-- The data follows --

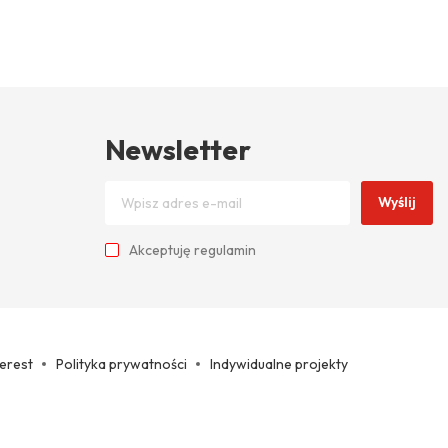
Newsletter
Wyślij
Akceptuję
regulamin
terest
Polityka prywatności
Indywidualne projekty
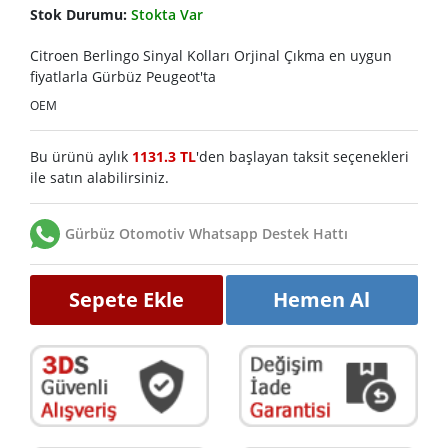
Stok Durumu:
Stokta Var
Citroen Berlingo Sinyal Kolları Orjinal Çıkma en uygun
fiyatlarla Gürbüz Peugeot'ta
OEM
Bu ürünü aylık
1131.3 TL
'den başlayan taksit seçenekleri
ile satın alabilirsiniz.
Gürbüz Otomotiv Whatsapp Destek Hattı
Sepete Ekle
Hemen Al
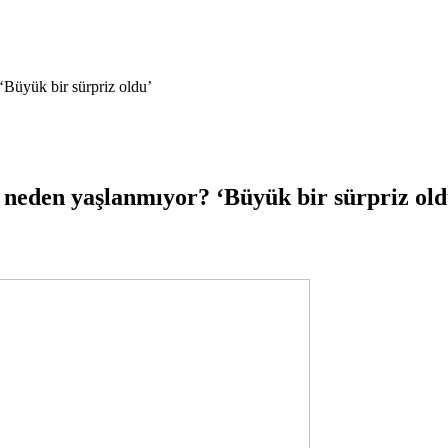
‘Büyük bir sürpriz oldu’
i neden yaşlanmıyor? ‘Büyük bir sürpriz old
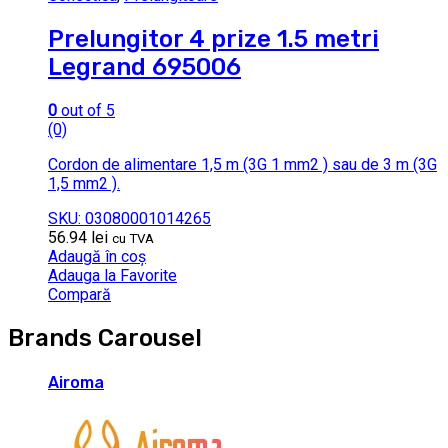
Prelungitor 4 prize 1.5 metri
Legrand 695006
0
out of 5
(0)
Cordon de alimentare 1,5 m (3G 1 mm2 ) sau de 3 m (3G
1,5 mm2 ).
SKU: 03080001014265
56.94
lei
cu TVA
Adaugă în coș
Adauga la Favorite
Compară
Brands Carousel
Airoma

-- The data concluded --
-- The data follows --

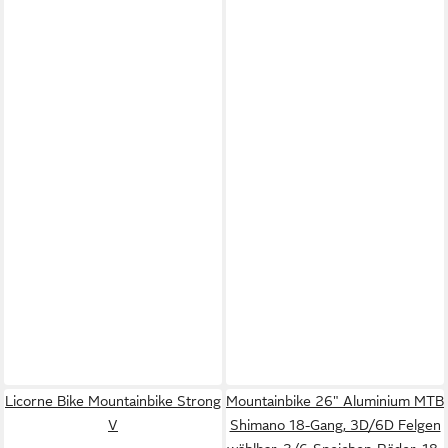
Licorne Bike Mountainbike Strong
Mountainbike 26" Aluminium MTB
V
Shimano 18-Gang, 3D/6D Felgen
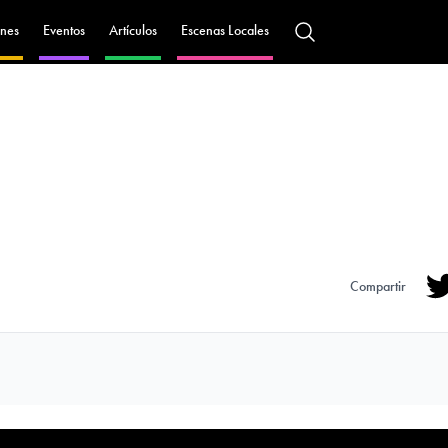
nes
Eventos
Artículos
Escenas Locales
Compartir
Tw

-- The data concluded --

Determine how many of the lines above include the word "Mountainbike", then give that number and nothing else.

_Response to this exercise_. 2